Kitapi iki kişilik bir ekipten oluşuyor. Ben yazılım tarafına bakıyorum, Sefa Bey de destek ve iş geliştirme tarafına bakıyor diye özetleyebiliriz. Kitapi ticari bir girişim olmadığından gönüllü olarak bu işi yapıyorduk. Zaman zaman başka arkadaşlarımızdan da destek aldık. Örneğin Android uygulaması nasıl yazılır bilmediğimiz için bu işi aynı işyerinde çalıştığımız arkadaşlarımızdan rica etmiştik ve sağolsunlar ücret talep etmeden hem telefon hem de tablet uygulamalarını hazırlamışlardı. Bu uygulamaları zamanla güncelleyemediğimiz için her iki platformdan da kaldırıldılar maalesef. İnşallah tekrar oluşturacağız.

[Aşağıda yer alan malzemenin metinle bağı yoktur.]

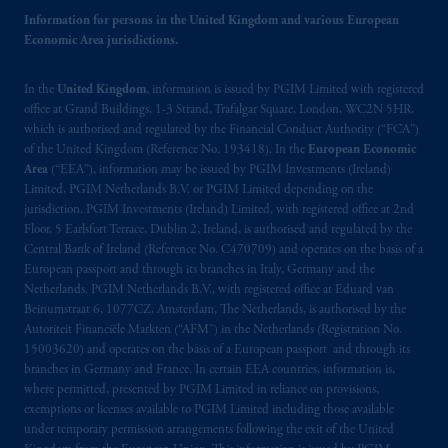
Information for persons in the United Kingdom and various European
Economic Area jurisdictions.
In the
United Kingdom
, information is issued by PGIM Limited with registered
office at Grand Buildings, 1-3 Strand, Trafalgar Square, London, WC2N 5HR,
which is authorised and regulated by the Financial Conduct Authority (“FCA”)
of the United Kingdom (Reference No. 193418). In the
European Economic
Area
(“EEA”), information may be issued by PGIM Investments (Ireland)
Limited, PGIM Netherlands B.V. or PGIM Limited depending on the
jurisdiction. PGIM Investments (Ireland) Limited, with registered office at 2nd
Floor, 5 Earlsfort Terrace, Dublin 2, Ireland, is authorised and regulated by the
Central Bank of Ireland (Reference No. C470709) and operates on the basis of a
European passport and through its branches in Italy, Germany and the
Netherlands. PGIM Netherlands B.V., with registered office at Eduard van
Beinumstraat 6, 1077CZ, Amsterdam, The Netherlands, is authorised by the
Autoriteit Financiële Markten (“AFM”) in the Netherlands (Registration No.
15003620) and operates on the basis of a European passport and through its
branches in Germany and France. In certain EEA countries, information is,
where permitted, presented by PGIM Limited in reliance on provisions,
exemptions or licenses available to PGIM Limited including those available
under temporary permission arrangements following the exit of the United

Gönüllü Android geliştiricimiz Murat Korkmazoğlu

Gönüllü Android geliştiricimiz Murat Korkmazoğlu

Kitapi ilk müşterisini nasıl elde etti?

Bundan önce şunu ifade edeyim. Biz Kitapi’yi 2015’te gönüllü, ücretsiz bir proje olarak başlattık. Kısa bir sürede bilhassa okullardan teveccüh olunca zamanla kaynaklarımız yetmemeye başladı. Herhangi bir yerden ödeme de almıyorduk. Zaten istesek de resmi olarak alamazdık. Çünkü bir şirket değildik. Ama hedefimiz şirket kurmaktı. Dolayısı ile sadece sponsor arayışında bulunduk ilk yıllarda. Sağolsun kütüphanecilikle ilgili bazı firmalar bize küçük çapta sponsor oldular. Biz de onların ücretsiz yazılım çözümü olduk :) Profesyonel rakiplerimiz yıllık 10.000 TL gibi fiyatlar isterken biz hiç para talep etmiyorduk. Bu da pek çok müşterinin işine geliyordu. Biz nihayet 2020’de kendi şirketimizi kurabildik. Daha doğrusu bir teknoloji şirketi kurduk ve Kitapi bu şirketin ürünlerinden biri oldu. Kitapi’nin mağazasından alışveriş yapan ilk müşterimiz Hatay’dan Metin beydi. Kitapi sticker’i almıştı.

İlk Sipariş

Kitapi’nin İlk Siparişi

Kitapi’nin geliştirilme sürecinde hangi araçları veya kütüphaneleri kullandınız ve nasıl bir süreç izlediniz?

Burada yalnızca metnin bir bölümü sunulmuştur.